- Opening Delimiter -
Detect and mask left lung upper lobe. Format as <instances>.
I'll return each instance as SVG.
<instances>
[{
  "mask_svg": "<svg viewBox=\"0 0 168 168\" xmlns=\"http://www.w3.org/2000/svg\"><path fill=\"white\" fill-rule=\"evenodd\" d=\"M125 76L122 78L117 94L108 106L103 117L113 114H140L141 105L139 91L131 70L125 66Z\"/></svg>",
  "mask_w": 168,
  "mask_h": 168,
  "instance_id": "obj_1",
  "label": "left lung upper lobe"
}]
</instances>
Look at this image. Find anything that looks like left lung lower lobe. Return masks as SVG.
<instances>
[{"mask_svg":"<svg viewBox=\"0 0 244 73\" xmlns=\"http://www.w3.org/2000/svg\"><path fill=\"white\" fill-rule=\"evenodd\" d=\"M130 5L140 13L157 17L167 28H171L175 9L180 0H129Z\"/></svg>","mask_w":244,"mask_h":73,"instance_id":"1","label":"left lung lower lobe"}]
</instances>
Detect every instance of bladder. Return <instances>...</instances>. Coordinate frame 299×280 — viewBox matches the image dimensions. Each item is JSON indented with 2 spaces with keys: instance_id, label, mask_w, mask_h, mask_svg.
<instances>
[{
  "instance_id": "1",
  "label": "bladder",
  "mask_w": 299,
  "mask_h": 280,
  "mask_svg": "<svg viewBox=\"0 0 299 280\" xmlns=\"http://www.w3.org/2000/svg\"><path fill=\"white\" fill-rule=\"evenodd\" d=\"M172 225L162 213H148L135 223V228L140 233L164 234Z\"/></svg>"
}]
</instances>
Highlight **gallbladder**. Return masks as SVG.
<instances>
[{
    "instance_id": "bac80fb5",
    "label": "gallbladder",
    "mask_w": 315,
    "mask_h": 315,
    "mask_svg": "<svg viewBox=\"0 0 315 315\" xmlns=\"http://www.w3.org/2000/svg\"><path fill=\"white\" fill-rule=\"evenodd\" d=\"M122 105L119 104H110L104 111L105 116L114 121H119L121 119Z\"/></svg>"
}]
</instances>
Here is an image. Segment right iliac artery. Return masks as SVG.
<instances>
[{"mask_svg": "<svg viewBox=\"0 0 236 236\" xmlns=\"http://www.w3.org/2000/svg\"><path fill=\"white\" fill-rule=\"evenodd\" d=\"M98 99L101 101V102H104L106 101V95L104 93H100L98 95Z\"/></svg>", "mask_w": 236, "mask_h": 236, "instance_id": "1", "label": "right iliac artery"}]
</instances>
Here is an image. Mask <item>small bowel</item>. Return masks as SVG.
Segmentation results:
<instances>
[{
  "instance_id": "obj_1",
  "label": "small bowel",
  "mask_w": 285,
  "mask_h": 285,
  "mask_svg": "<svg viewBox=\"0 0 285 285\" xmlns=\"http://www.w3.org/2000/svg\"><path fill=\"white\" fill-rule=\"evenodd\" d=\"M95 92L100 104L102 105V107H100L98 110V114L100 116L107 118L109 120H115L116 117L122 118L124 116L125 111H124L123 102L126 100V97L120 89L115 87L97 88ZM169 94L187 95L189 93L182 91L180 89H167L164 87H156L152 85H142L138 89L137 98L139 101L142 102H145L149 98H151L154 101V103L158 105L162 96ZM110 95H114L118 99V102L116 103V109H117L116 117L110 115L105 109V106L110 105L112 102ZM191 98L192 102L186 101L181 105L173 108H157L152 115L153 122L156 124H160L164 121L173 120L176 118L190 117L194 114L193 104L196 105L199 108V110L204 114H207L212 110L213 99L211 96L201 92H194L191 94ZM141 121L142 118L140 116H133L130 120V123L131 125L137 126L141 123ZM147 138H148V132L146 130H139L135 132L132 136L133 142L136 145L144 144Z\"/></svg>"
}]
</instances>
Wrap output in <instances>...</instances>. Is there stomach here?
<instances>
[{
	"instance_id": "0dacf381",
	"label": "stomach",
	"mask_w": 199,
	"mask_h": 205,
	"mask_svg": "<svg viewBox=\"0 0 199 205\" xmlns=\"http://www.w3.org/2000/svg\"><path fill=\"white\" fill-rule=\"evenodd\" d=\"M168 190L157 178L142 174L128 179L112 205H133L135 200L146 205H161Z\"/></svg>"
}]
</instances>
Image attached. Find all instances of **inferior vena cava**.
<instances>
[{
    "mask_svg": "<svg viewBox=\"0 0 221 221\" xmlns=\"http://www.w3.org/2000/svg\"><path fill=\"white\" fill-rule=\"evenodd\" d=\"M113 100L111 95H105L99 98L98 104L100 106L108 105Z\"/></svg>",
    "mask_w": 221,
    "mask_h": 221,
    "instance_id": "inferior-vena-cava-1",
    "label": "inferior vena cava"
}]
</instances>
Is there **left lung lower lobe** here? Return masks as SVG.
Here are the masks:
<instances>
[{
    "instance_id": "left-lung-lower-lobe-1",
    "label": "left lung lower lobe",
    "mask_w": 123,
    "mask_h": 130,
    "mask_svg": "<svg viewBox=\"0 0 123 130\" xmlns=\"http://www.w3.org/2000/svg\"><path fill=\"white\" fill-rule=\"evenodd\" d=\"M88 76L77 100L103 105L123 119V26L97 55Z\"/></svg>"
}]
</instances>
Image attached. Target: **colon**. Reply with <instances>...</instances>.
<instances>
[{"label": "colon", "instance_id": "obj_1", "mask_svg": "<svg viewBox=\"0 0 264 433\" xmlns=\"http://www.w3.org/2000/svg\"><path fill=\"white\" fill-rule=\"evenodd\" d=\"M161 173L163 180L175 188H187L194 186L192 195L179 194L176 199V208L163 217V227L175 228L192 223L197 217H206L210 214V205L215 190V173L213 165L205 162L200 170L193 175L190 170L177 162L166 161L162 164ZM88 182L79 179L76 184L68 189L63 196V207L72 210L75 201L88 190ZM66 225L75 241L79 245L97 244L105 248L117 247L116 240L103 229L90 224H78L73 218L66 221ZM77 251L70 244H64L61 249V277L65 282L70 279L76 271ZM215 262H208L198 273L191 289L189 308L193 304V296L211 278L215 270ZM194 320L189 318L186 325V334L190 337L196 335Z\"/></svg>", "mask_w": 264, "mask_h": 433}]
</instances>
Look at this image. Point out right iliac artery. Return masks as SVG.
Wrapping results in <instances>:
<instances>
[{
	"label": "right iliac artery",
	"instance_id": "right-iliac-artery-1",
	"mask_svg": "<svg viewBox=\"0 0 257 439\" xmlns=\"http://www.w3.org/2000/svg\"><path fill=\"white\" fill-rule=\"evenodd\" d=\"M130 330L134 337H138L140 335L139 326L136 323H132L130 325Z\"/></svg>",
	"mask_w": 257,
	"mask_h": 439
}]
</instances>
- Closing Delimiter -
All of the data above needs to be given again exactly.

[Answer section]
Detect and mask left lung upper lobe. Format as <instances>.
I'll return each instance as SVG.
<instances>
[{
  "mask_svg": "<svg viewBox=\"0 0 168 168\" xmlns=\"http://www.w3.org/2000/svg\"><path fill=\"white\" fill-rule=\"evenodd\" d=\"M125 76L122 78L117 94L108 106L103 117L113 114H140L141 105L139 91L131 70L125 66Z\"/></svg>",
  "mask_w": 168,
  "mask_h": 168,
  "instance_id": "obj_1",
  "label": "left lung upper lobe"
}]
</instances>
Look at this image. Find anything that looks like left lung lower lobe. Return masks as SVG.
<instances>
[{"mask_svg":"<svg viewBox=\"0 0 244 73\" xmlns=\"http://www.w3.org/2000/svg\"><path fill=\"white\" fill-rule=\"evenodd\" d=\"M130 5L140 13L157 17L167 28H171L175 9L180 0H129Z\"/></svg>","mask_w":244,"mask_h":73,"instance_id":"1","label":"left lung lower lobe"}]
</instances>
Detect every instance of bladder. Return <instances>...</instances>. Coordinate frame 299×280 — viewBox matches the image dimensions. Each item is JSON indented with 2 spaces with keys: instance_id, label, mask_w, mask_h, mask_svg.
<instances>
[{
  "instance_id": "1",
  "label": "bladder",
  "mask_w": 299,
  "mask_h": 280,
  "mask_svg": "<svg viewBox=\"0 0 299 280\" xmlns=\"http://www.w3.org/2000/svg\"><path fill=\"white\" fill-rule=\"evenodd\" d=\"M172 225L162 213H148L135 223V228L140 233L164 234Z\"/></svg>"
}]
</instances>
Highlight **gallbladder**. Return masks as SVG.
<instances>
[{
    "instance_id": "bac80fb5",
    "label": "gallbladder",
    "mask_w": 315,
    "mask_h": 315,
    "mask_svg": "<svg viewBox=\"0 0 315 315\" xmlns=\"http://www.w3.org/2000/svg\"><path fill=\"white\" fill-rule=\"evenodd\" d=\"M122 105L119 104H110L104 111L105 116L114 121H119L121 119Z\"/></svg>"
}]
</instances>
Here is an image. Segment right iliac artery. Return masks as SVG.
<instances>
[{"mask_svg": "<svg viewBox=\"0 0 236 236\" xmlns=\"http://www.w3.org/2000/svg\"><path fill=\"white\" fill-rule=\"evenodd\" d=\"M98 99L101 101V102H104L106 101V95L104 93H100L98 95Z\"/></svg>", "mask_w": 236, "mask_h": 236, "instance_id": "1", "label": "right iliac artery"}]
</instances>
Here is an image. Mask <item>small bowel</item>. Return masks as SVG.
Segmentation results:
<instances>
[{
  "instance_id": "obj_1",
  "label": "small bowel",
  "mask_w": 285,
  "mask_h": 285,
  "mask_svg": "<svg viewBox=\"0 0 285 285\" xmlns=\"http://www.w3.org/2000/svg\"><path fill=\"white\" fill-rule=\"evenodd\" d=\"M95 92L100 104L102 105V107H100L98 110V114L100 116L107 118L109 120H115L116 117L122 118L124 116L125 111H124L123 102L126 100V97L120 89L115 87L97 88ZM169 94L187 95L189 93L182 91L180 89H167L164 87H156L152 85H142L138 89L137 98L139 101L142 102H145L149 98H151L154 101V103L158 105L162 96ZM110 95H114L118 99V102L116 103V109H117L116 117L110 115L105 109V106L110 105L112 102ZM191 98L192 102L186 101L181 105L173 108H157L152 115L153 122L156 124H160L164 121L173 120L176 118L190 117L194 114L193 104L196 105L199 108V110L204 114H207L212 110L213 99L211 96L201 92H194L191 94ZM141 121L142 118L140 116H133L130 120V123L131 125L137 126L141 123ZM147 138H148V132L146 130H139L135 132L132 136L133 142L136 145L144 144Z\"/></svg>"
}]
</instances>
Wrap output in <instances>...</instances>. Is there stomach here?
<instances>
[{
	"instance_id": "0dacf381",
	"label": "stomach",
	"mask_w": 199,
	"mask_h": 205,
	"mask_svg": "<svg viewBox=\"0 0 199 205\" xmlns=\"http://www.w3.org/2000/svg\"><path fill=\"white\" fill-rule=\"evenodd\" d=\"M168 190L157 178L142 174L128 179L112 205H133L135 200L146 205H161Z\"/></svg>"
}]
</instances>
Image attached. Find all instances of **inferior vena cava**.
<instances>
[{
    "mask_svg": "<svg viewBox=\"0 0 221 221\" xmlns=\"http://www.w3.org/2000/svg\"><path fill=\"white\" fill-rule=\"evenodd\" d=\"M113 100L111 95H105L99 98L98 104L100 106L108 105Z\"/></svg>",
    "mask_w": 221,
    "mask_h": 221,
    "instance_id": "inferior-vena-cava-1",
    "label": "inferior vena cava"
}]
</instances>
Is there **left lung lower lobe** here? Return masks as SVG.
Here are the masks:
<instances>
[{
    "instance_id": "left-lung-lower-lobe-1",
    "label": "left lung lower lobe",
    "mask_w": 123,
    "mask_h": 130,
    "mask_svg": "<svg viewBox=\"0 0 123 130\" xmlns=\"http://www.w3.org/2000/svg\"><path fill=\"white\" fill-rule=\"evenodd\" d=\"M88 76L77 100L103 105L123 119V26L97 55Z\"/></svg>"
}]
</instances>
Image attached. Target: **colon**. Reply with <instances>...</instances>.
<instances>
[{"label": "colon", "instance_id": "obj_1", "mask_svg": "<svg viewBox=\"0 0 264 433\" xmlns=\"http://www.w3.org/2000/svg\"><path fill=\"white\" fill-rule=\"evenodd\" d=\"M161 173L163 180L175 188H187L194 186L192 195L179 194L176 199V208L163 217V227L175 228L192 223L197 217H206L210 214V205L215 190V173L213 165L205 162L200 170L193 175L190 170L177 162L166 161L162 164ZM88 182L79 179L76 184L68 189L63 196V207L72 210L75 201L88 190ZM66 225L75 241L79 245L97 244L105 248L117 247L116 240L103 229L90 224H78L73 218L66 221ZM77 251L70 244H64L61 249V277L65 282L70 279L76 271ZM215 262H208L198 273L191 289L189 308L193 304V296L211 278L215 270ZM194 320L189 318L186 325V334L190 337L196 335Z\"/></svg>", "mask_w": 264, "mask_h": 433}]
</instances>
Look at this image. Point out right iliac artery. Return masks as SVG.
Wrapping results in <instances>:
<instances>
[{
	"label": "right iliac artery",
	"instance_id": "right-iliac-artery-1",
	"mask_svg": "<svg viewBox=\"0 0 257 439\" xmlns=\"http://www.w3.org/2000/svg\"><path fill=\"white\" fill-rule=\"evenodd\" d=\"M130 330L134 337H138L140 335L139 326L136 323H132L130 325Z\"/></svg>",
	"mask_w": 257,
	"mask_h": 439
}]
</instances>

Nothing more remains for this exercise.